= Harry Rintoul =

Canadian playwright and theatre director

Harry Rintoul (December 9, 1956 – January 14, 2002) was a Canadian playwright and theatre director. He was best known for his 1990 play Brave Hearts, which was noted as one of the first significant gay-themed plays in Canadian theatre history to address gay themes in a rural setting outside of the traditional gay urban meccas of Toronto, Vancouver or Montreal.

== Early life ==
Born in Canmore, Alberta, Rintoul moved to Winnipeg, Manitoba in childhood. As a young adult he moved to Regina, Saskatchewan for a time, during which he began writing Brave Hearts, but then moved back to Winnipeg and founded Theatre Projects Manitoba. He met the woman he'd marry in Winnipeg, and they moved to rural Manitoba and had a daughter before he died.

== Career ==
The first production of Brave Hearts was staged by Buddies in Bad Times in Toronto, where it was a Dora Mavor Moore Award nominee for Outstanding New Play, Small Theatre Division in 1991. In 1992, Brave Hearts was included in Making Out, the first significant anthology of gay-themed Canadian plays, alongside works by David Demchuk, Sky Gilbert, Daniel MacIvor, Colin Thomas and Ken Garnhum; in 2006, it appeared in the anthology Perfectly Abnormal: Seven Gay Plays, alongside plays by Greg Kearney, Shawn Postoff, Christian Lloyd, Greg MacArthur, Ken Brand and Michael Achtman.

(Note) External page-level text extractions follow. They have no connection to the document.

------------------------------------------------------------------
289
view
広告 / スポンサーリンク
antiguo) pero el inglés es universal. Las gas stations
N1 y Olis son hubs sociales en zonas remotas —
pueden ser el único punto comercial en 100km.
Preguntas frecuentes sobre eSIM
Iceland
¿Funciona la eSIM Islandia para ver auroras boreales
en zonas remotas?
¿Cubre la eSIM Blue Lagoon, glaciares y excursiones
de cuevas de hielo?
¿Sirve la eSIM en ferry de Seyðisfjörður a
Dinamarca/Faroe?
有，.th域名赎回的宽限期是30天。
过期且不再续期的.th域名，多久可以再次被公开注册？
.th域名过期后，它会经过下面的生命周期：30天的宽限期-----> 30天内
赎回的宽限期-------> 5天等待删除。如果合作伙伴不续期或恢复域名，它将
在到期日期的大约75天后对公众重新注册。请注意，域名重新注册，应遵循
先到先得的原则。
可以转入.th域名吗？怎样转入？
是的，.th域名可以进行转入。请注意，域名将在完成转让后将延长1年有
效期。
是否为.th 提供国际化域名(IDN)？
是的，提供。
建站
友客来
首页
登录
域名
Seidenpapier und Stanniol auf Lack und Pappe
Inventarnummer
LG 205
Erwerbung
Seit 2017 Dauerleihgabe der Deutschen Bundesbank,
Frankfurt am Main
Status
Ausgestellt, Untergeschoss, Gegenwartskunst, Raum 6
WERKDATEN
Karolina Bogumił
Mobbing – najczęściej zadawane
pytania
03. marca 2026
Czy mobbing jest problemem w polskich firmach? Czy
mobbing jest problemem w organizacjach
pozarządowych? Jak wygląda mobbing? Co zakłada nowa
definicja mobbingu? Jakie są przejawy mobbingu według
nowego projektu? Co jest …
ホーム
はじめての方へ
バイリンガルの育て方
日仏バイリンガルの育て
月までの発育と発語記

Rintoul's other plays included Life and Times, Refugees, Montana, Jack of Hearts, Between Then and Now, The Convergence of Luke and Lake Nowhere.

== Harry S. Rintoul Memorial Award ==

Following his death in 2002, the Manitoba Association of Playwrights established an annual Harry S. Rintoul Memorial Award, presented to the year's best play by a Manitoba writer at the Winnipeg Fringe Theatre Festival.